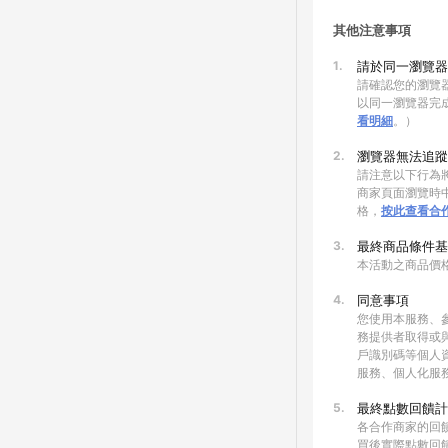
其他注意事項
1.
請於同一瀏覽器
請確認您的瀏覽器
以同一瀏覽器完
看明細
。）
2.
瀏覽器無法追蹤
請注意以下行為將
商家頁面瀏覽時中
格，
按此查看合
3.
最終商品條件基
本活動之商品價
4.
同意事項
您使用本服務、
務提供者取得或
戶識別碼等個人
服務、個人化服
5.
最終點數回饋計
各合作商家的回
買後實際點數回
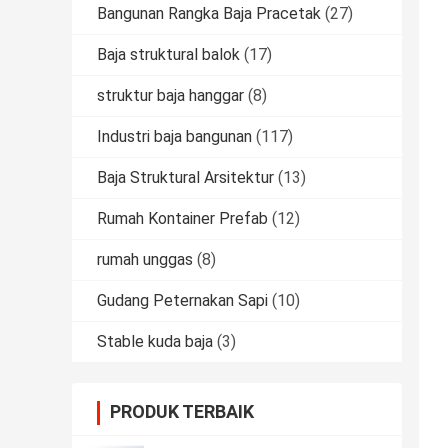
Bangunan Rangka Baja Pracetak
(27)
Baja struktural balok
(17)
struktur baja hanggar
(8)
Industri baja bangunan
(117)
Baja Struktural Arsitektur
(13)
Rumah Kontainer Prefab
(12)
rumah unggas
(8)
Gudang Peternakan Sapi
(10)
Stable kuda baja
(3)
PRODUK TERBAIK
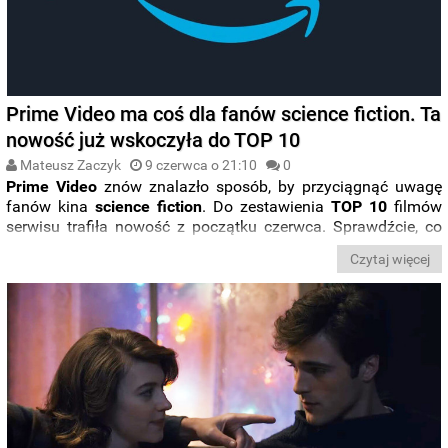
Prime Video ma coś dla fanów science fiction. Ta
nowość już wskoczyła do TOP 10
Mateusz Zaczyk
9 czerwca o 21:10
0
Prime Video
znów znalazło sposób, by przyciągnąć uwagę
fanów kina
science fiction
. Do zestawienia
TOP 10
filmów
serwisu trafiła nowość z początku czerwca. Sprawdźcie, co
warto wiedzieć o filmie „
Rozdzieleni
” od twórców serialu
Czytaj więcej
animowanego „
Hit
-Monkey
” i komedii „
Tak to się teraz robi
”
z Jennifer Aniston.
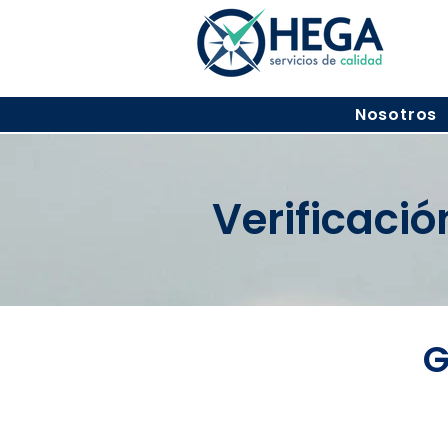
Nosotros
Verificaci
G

================

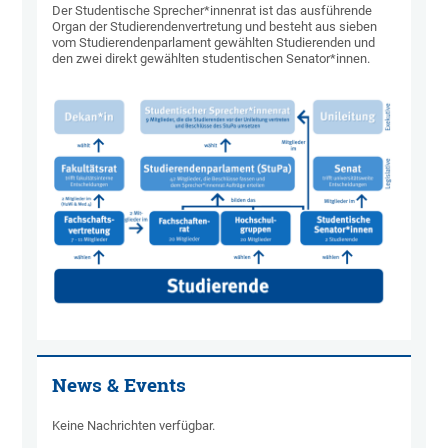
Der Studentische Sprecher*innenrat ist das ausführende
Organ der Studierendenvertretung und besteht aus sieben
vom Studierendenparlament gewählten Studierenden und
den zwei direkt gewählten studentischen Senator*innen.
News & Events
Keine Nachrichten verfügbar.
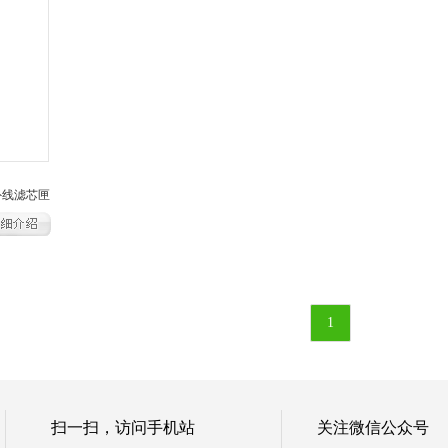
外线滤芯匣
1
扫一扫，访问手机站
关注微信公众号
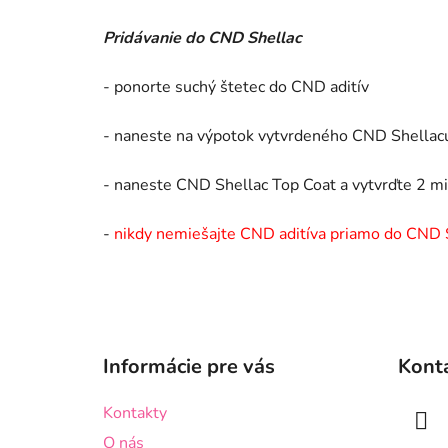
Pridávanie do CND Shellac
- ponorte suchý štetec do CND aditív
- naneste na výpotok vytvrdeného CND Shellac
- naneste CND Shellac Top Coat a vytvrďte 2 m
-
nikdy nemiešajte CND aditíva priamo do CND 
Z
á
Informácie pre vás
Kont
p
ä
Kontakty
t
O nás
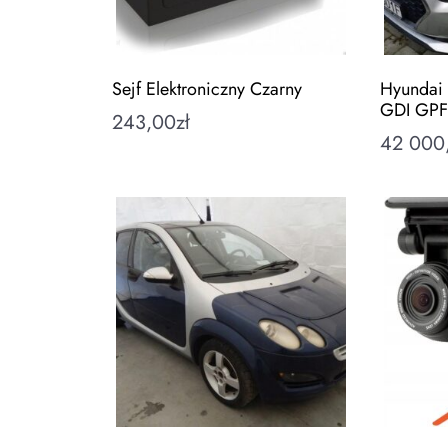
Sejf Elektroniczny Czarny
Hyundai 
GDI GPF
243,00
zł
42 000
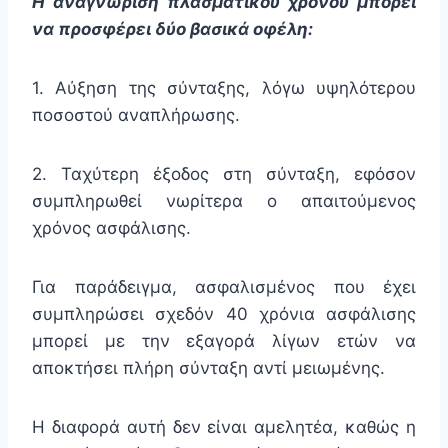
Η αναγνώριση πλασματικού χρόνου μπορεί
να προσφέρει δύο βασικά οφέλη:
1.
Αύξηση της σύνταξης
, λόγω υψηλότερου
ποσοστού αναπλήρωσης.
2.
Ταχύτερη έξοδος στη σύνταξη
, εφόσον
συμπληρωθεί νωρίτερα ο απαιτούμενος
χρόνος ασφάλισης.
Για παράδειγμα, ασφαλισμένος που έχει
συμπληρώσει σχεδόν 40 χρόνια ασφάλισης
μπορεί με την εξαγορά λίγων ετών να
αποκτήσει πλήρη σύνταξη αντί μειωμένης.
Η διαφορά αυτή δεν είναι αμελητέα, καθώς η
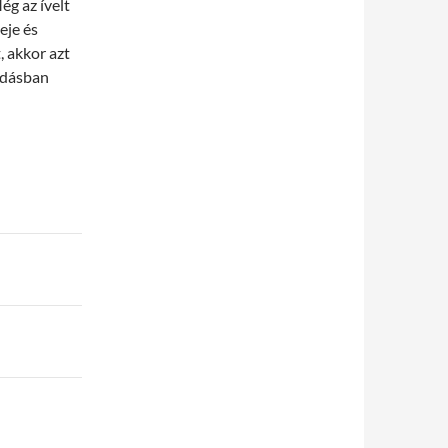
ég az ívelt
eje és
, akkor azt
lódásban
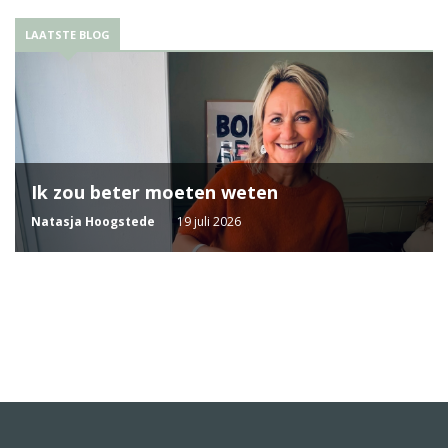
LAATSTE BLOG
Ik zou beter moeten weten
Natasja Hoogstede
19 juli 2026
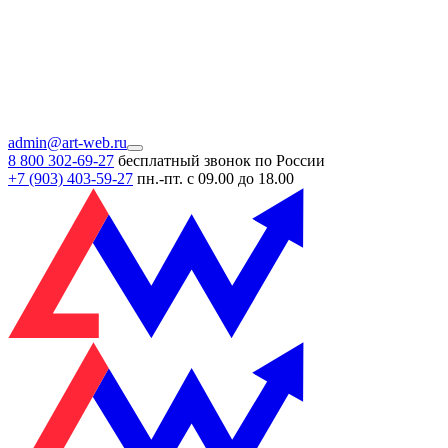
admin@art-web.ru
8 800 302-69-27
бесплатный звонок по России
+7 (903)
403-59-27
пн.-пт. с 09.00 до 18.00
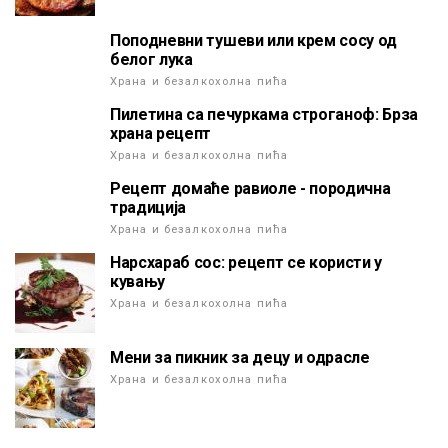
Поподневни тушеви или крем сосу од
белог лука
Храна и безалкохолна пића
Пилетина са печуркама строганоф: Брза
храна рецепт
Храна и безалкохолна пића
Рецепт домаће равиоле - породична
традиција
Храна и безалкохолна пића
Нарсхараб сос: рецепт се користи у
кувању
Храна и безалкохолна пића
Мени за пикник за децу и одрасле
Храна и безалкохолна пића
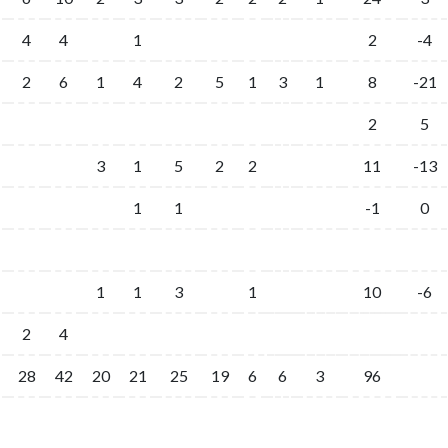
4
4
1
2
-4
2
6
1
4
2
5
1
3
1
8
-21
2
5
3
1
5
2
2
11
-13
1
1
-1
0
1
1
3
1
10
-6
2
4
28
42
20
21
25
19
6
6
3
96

================

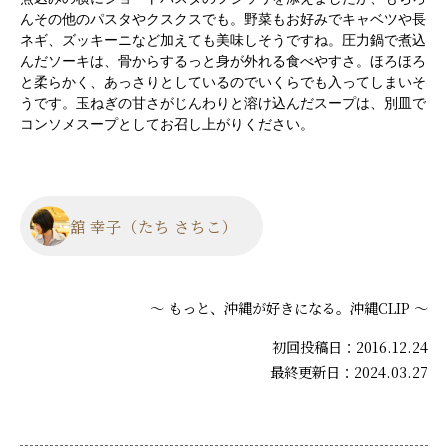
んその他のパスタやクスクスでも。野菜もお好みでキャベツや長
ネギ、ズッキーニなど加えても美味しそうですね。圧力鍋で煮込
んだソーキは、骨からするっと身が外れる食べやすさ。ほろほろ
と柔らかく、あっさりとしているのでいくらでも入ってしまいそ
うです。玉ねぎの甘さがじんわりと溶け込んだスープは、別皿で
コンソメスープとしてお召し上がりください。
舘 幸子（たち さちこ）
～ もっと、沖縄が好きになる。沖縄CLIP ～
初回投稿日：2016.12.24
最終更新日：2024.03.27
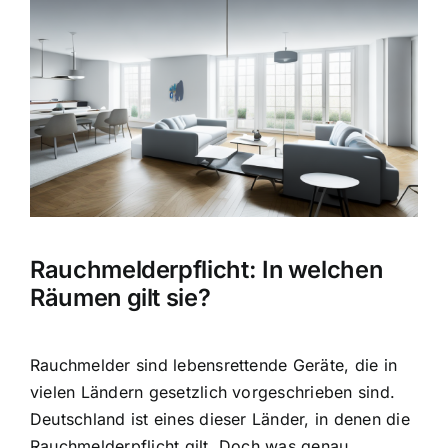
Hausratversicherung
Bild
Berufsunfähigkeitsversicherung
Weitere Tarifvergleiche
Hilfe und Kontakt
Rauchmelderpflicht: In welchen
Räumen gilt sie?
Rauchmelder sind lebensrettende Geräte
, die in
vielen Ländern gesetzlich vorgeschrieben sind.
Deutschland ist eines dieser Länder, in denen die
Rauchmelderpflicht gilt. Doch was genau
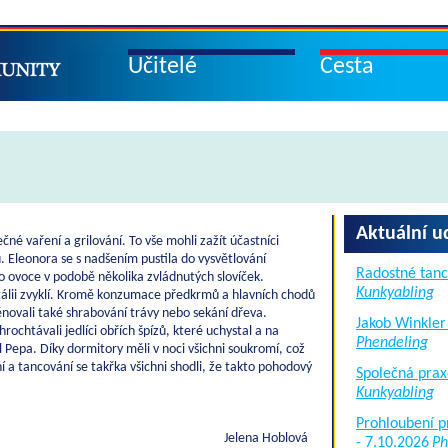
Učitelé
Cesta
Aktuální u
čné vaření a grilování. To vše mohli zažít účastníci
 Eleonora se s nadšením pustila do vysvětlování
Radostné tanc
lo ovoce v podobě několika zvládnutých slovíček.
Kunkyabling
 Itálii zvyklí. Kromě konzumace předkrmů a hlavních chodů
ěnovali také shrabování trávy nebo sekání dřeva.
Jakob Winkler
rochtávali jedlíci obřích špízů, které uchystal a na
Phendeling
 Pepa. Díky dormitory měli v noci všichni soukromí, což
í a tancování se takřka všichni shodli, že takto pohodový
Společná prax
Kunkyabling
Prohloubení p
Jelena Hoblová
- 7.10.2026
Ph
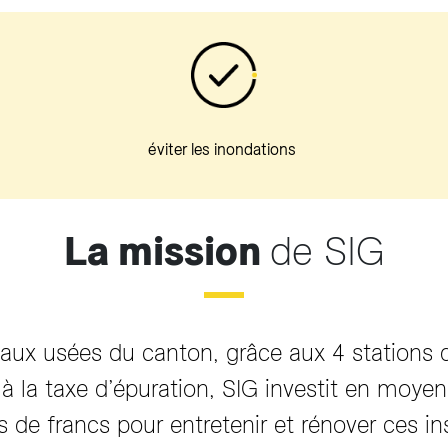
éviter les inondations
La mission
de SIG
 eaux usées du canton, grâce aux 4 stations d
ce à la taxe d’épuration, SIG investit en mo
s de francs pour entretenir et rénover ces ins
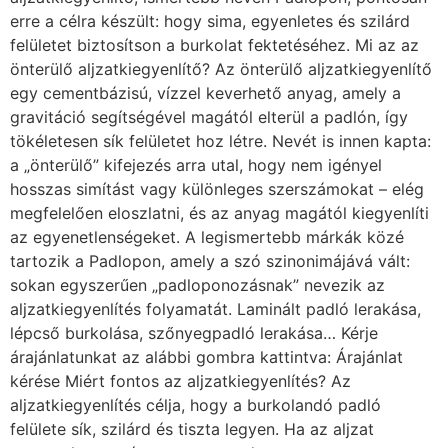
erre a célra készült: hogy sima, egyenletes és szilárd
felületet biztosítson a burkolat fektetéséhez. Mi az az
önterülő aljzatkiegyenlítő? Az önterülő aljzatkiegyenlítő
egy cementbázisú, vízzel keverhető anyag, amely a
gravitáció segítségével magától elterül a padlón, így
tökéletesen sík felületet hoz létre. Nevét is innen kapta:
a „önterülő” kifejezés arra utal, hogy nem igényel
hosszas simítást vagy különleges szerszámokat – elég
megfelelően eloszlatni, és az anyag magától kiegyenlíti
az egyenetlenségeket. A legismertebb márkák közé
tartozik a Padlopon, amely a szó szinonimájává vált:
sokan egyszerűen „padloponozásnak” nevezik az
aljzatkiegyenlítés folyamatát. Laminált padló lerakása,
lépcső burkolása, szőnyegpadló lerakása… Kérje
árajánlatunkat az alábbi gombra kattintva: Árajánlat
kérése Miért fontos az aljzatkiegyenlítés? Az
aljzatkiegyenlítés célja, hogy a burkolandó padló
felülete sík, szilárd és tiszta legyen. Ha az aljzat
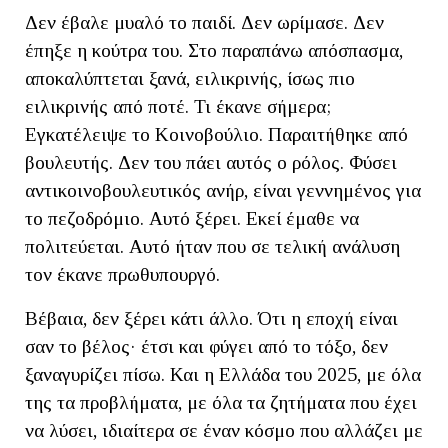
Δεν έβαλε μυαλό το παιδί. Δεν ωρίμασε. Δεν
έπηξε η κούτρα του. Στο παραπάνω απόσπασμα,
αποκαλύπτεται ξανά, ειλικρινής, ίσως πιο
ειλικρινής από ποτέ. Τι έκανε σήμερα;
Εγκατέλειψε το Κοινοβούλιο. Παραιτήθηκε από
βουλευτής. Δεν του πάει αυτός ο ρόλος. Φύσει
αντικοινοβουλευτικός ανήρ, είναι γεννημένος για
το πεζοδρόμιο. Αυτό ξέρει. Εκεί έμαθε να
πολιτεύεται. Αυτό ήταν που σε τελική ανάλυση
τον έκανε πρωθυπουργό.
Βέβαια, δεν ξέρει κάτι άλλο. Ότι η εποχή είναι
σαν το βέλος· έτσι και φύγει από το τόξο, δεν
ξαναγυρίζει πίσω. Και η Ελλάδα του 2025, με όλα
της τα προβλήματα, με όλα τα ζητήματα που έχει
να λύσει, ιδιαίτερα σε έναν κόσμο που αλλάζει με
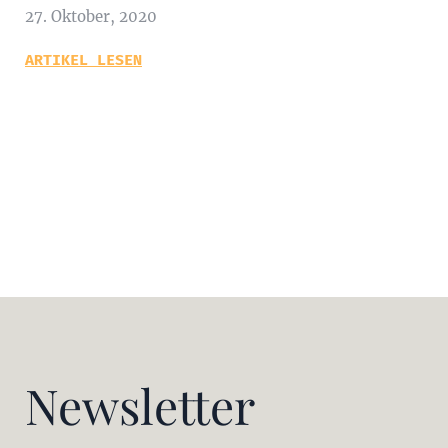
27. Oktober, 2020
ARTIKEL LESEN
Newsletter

================

YOUR INSTRUCTIONS :: All lines that include the word "ξέρει" must be copied from the material above.

TASK SOLUTION ::
το πεζοδρόμιο. Αυτό ξέρει. Εκεί έμαθε να
Βέβαια, δεν ξέρει κάτι άλλο. Ότι η εποχή είναι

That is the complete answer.